-- Opening Marker --
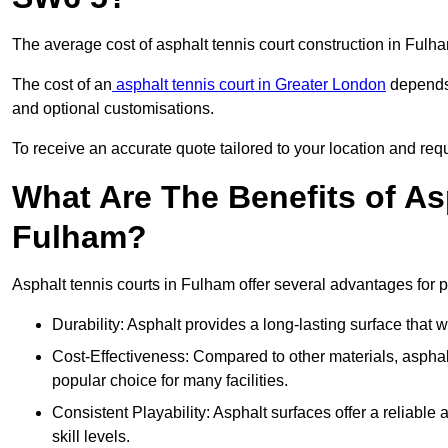
The average cost of asphalt tennis court construction in Ful
The cost of an
asphalt tennis court in Greater London
depends 
and optional customisations.
To receive an accurate quote tailored to your location and requ
What Are The Benefits of As
Fulham?
Asphalt tennis courts in Fulham offer several advantages for p
Durability: Asphalt provides a long-lasting surface that
Cost-Effectiveness: Compared to other materials, asphalt i
popular choice for many facilities.
Consistent Playability: Asphalt surfaces offer a reliable 
skill levels.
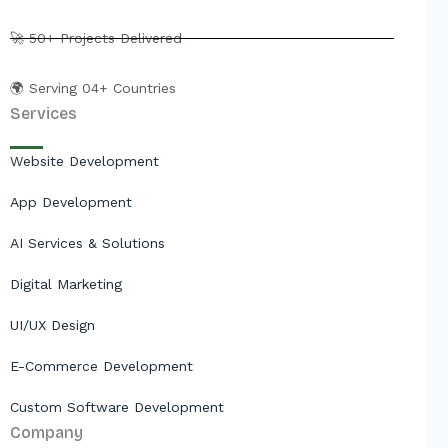
r
🚀 50+ Projects Delivered
🌍 Serving 04+ Countries
Services
Website Development
App Development
AI Services & Solutions
Digital Marketing
UI/UX Design
E-Commerce Development
Custom Software Development
Company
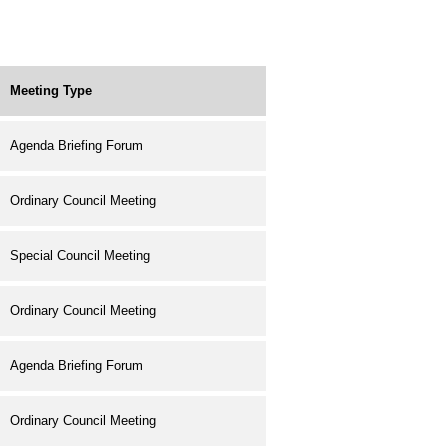
Meeting Type
Agenda Briefing Forum
Ordinary Council Meeting
Special Council Meeting
Ordinary Council Meeting
Agenda Briefing Forum
Ordinary Council Meeting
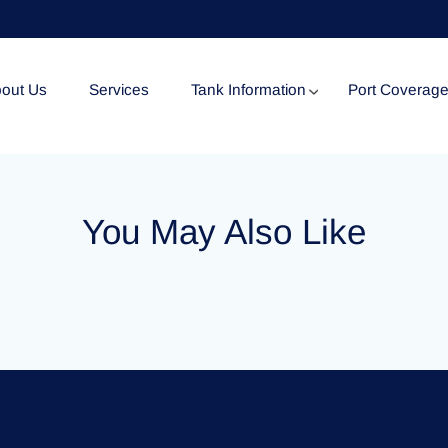
out Us
Services
Tank Information
Port Coverag
Tank Specification
You May Also Like
Tank Certificates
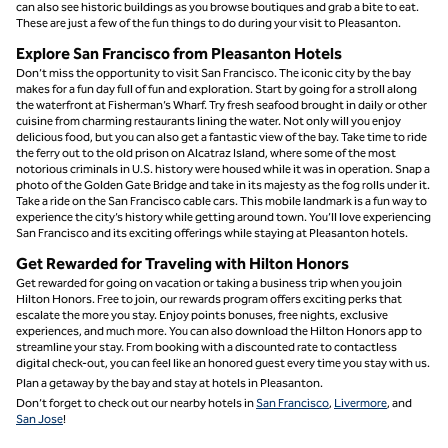
can also see historic buildings as you browse boutiques and grab a bite to eat.
These are just a few of the fun things to do during your visit to Pleasanton.
Explore San Francisco from Pleasanton Hotels
Don’t miss the opportunity to visit San Francisco. The iconic city by the bay
makes for a fun day full of fun and exploration. Start by going for a stroll along
the waterfront at Fisherman’s Wharf. Try fresh seafood brought in daily or other
cuisine from charming restaurants lining the water. Not only will you enjoy
delicious food, but you can also get a fantastic view of the bay. Take time to ride
the ferry out to the old prison on Alcatraz Island, where some of the most
notorious criminals in U.S. history were housed while it was in operation. Snap a
photo of the Golden Gate Bridge and take in its majesty as the fog rolls under it.
Take a ride on the San Francisco cable cars. This mobile landmark is a fun way to
experience the city’s history while getting around town. You’ll love experiencing
San Francisco and its exciting offerings while staying at Pleasanton hotels.
Get Rewarded for Traveling with Hilton Honors
Get rewarded for going on vacation or taking a business trip when you join
Hilton Honors. Free to join, our rewards program offers exciting perks that
escalate the more you stay. Enjoy points bonuses, free nights, exclusive
experiences, and much more. You can also download the Hilton Honors app to
streamline your stay. From booking with a discounted rate to contactless
digital check-out, you can feel like an honored guest every time you stay with us.
Plan a getaway by the bay and stay at hotels in Pleasanton.
Don’t forget to check out our nearby hotels in
San Francisco
,
Livermore
, and
San Jose
!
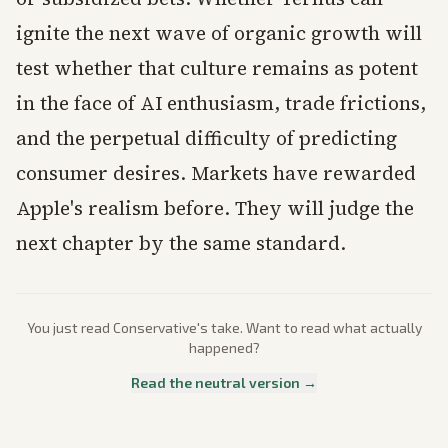
ignite the next wave of organic growth will
test whether that culture remains as potent
in the face of AI enthusiasm, trade frictions,
and the perpetual difficulty of predicting
consumer desires. Markets have rewarded
Apple's realism before. They will judge the
next chapter by the same standard.
You just read
Conservative
's take. Want to read what actually
happened?
Read the neutral version →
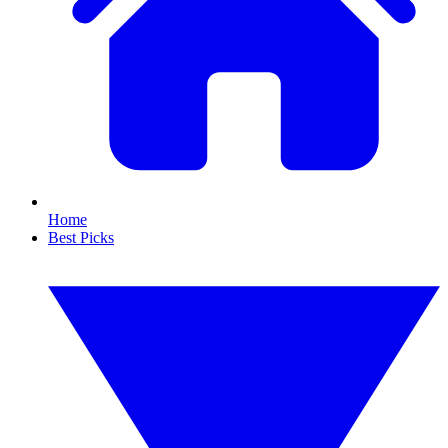
Home
Best Picks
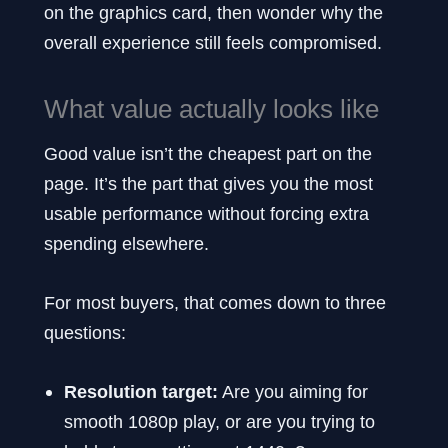
on the graphics card, then wonder why the
overall experience still feels compromised.
What value actually looks like
Good value isn’t the cheapest part on the
page. It’s the part that gives you the most
usable performance without forcing extra
spending elsewhere.
For most buyers, that comes down to three
questions:
Resolution target:
Are you aiming for
smooth 1080p play, or are you trying to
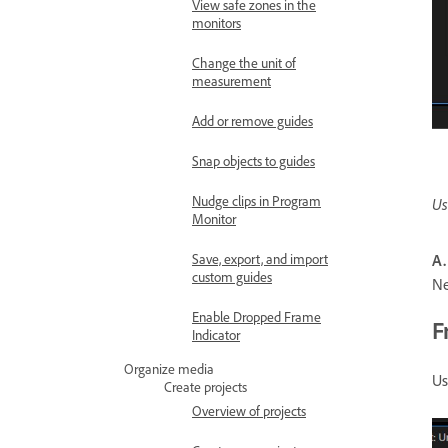
View safe zones in the
monitors
Change the unit of
measurement
Add or remove guides
Snap objects to guides
Nudge clips in Program
Us
Monitor
A.
Save, export, and import
custom guides
N
Enable Dropped Frame
F
Indicator
Organize media
Us
Create projects
Overview of projects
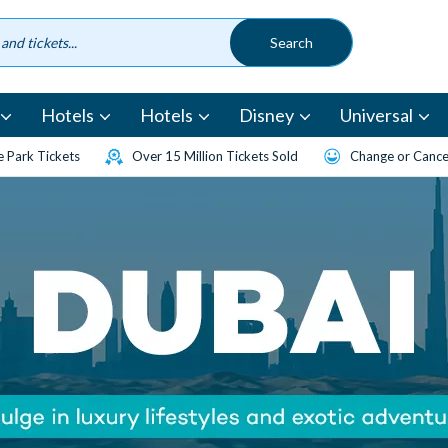
Hotels
Hotels
Disney
Universal
 Park Tickets
Over 15 Million Tickets Sold
Change or Cancel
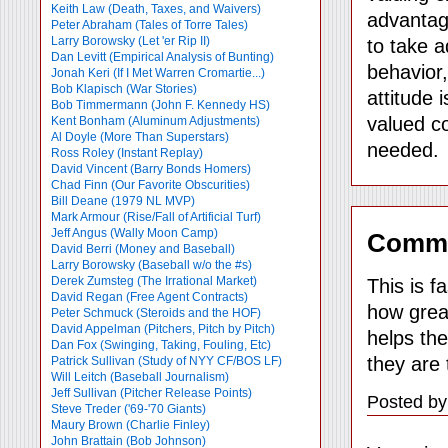
Keith Law (Death, Taxes, and Waivers)
advantag
Peter Abraham (Tales of Torre Tales)
Larry Borowsky (Let 'er Rip II)
to take a
Dan Levitt (Empirical Analysis of Bunting)
behavior
Jonah Keri (If I Met Warren Cromartie...)
Bob Klapisch (War Stories)
attitude 
Bob Timmermann (John F. Kennedy HS)
valued co
Kent Bonham (Aluminum Adjustments)
Al Doyle (More Than Superstars)
needed.
Ross Roley (Instant Replay)
David Vincent (Barry Bonds Homers)
Chad Finn (Our Favorite Obscurities)
Bill Deane (1979 NL MVP)
Mark Armour (Rise/Fall of Artificial Turf)
Jeff Angus (Wally Moon Camp)
Comm
David Berri (Money and Baseball)
Larry Borowsky (Baseball w/o the #s)
Derek Zumsteg (The Irrational Market)
This is f
David Regan (Free Agent Contracts)
how great
Peter Schmuck (Steroids and the HOF)
David Appelman (Pitchers, Pitch by Pitch)
helps the
Dan Fox (Swinging, Taking, Fouling, Etc)
they are 
Patrick Sullivan (Study of NYY CF/BOS LF)
Will Leitch (Baseball Journalism)
Jeff Sullivan (Pitcher Release Points)
Posted by
Steve Treder ('69-'70 Giants)
Maury Brown (Charlie
Finley)
John Brattain (Bob Johnson)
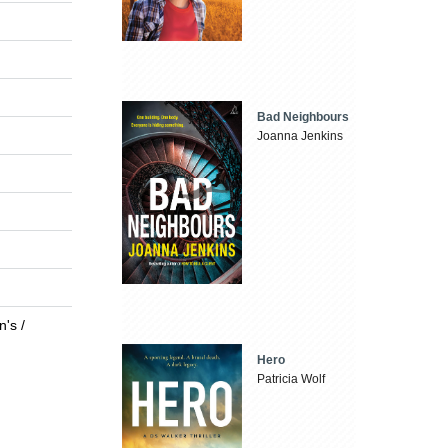
Bad Neighbours
Joanna Jenkins
n's /
Hero
Patricia Wolf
-- Closing Marker --
• _What needs to be done_:
For each line of the material that includes the word "Peter", make a copy.

• _Output_:
Peter Abraham (Tales of Torre Tales)
Peter Schmuck (Steroids and the HOF)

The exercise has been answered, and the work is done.